When we meet Martin who is set up on page 3, he is at the doctor’s office. We learn that he lost his job and he is in search of a way to process the change. This creates empathy. His doctor suggests that he try running.
We see more flashbacks of Young Philomena with John. In the present, Philomena tells her daughter, Jane that today would have been Anthony’s 50th Birthday. Jane doesn’t know what she is talking about. She shows her a picture of when Anthony was a baby. This sets up the “why now” in regards to why we are entering the story when we are.
In the inciting incident from the flashback, we see Philomena when she is pregnant and talking with Mother Barbara. Mother Barbara asks her if she took her knickers down for him. She says, “He got an awful lot for a toffee apple.” She asks about Philomena’s mother. One of the other nuns says that she died ten years earlier. This builds on the empathy that we feel for Philomena. She was left motherless at a young age. So, when she gives birth to a child as an unwed mother, she has to make a choice of what to do that will be for the betterment of her child.
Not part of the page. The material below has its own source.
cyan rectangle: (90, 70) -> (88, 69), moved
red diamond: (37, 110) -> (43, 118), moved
In the present, Philomena’s daughter, Jane, meets Martin at a party. She hears that he lost his job and that at one point he was a journalist. She tells him that she knows a story about a woman who had a baby when she was a teenager and kept it a secret. The nuns took the baby away from her and made her have it adopted and she’s kept it a secret for all of these years. Jane tells Martin that the story is about her mother. She asks him if he’d want to do a story on this.
This is the trigger that brings the two worlds of Philomena and Martin together. Both have gone through loss. Both are on a quest for meaning. I think it’s fascinating that shame is what drives Philomena; yet, through the story, the question of who should be feeling this is debated.
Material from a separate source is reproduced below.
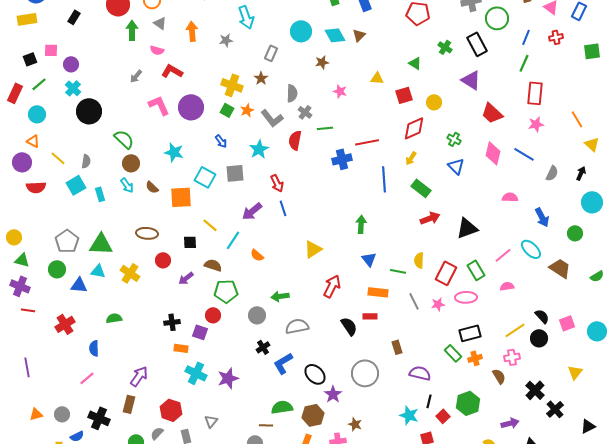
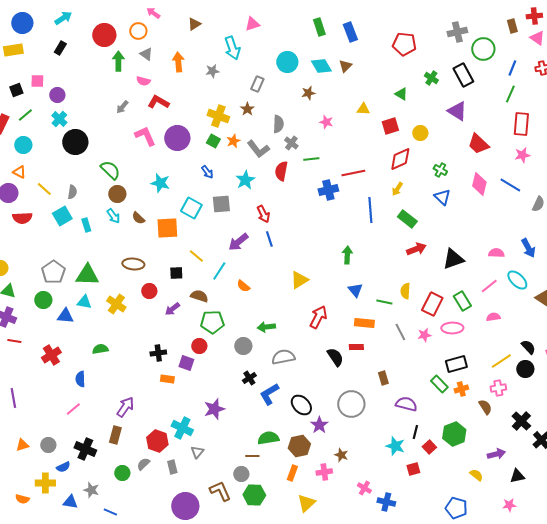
pink semicircle: (510, 197) -> (496, 253), moved
cyan cross: (196, 373) -> (182, 428), moved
The trigger incident from the past was the choice that was made. The trigger incident in the present had to do with the sequence of when Philomena hears about “shame” in church and the fact that it is her adopted son, Anthony’s, 50th Birthday. The trigger incident is continued with the moment when Jane runs into Martin, a journalist, at a party right after he lost his job and asks him if he wants to cover this story.
The dilemma for Philomena is that if she doesn’t find out what happened to her son, she will never know the answer of whether she made the right choice or not. The dilemma for Martin is that he has no job and he is given the opportunity to write a story of human interest that could bring him more opportunity, which could also help in processing his own loss.
The pursuit has to do with getting the story for Martin. For Philomena, it is about finding out what happened to Anthony. The obstacles have to do with getting information from the nuns, uncovering a secret that they were keeping, discovering what really happened to young unwed mothers at the Abbey, finding people who knew Anthony and could share the truth.
The part of the story that mesmerized me was the idea of who really should be feeling shame from the choice that was made. I found the story to be so powerful. The movie was phenomenal. The script is simply brilliant.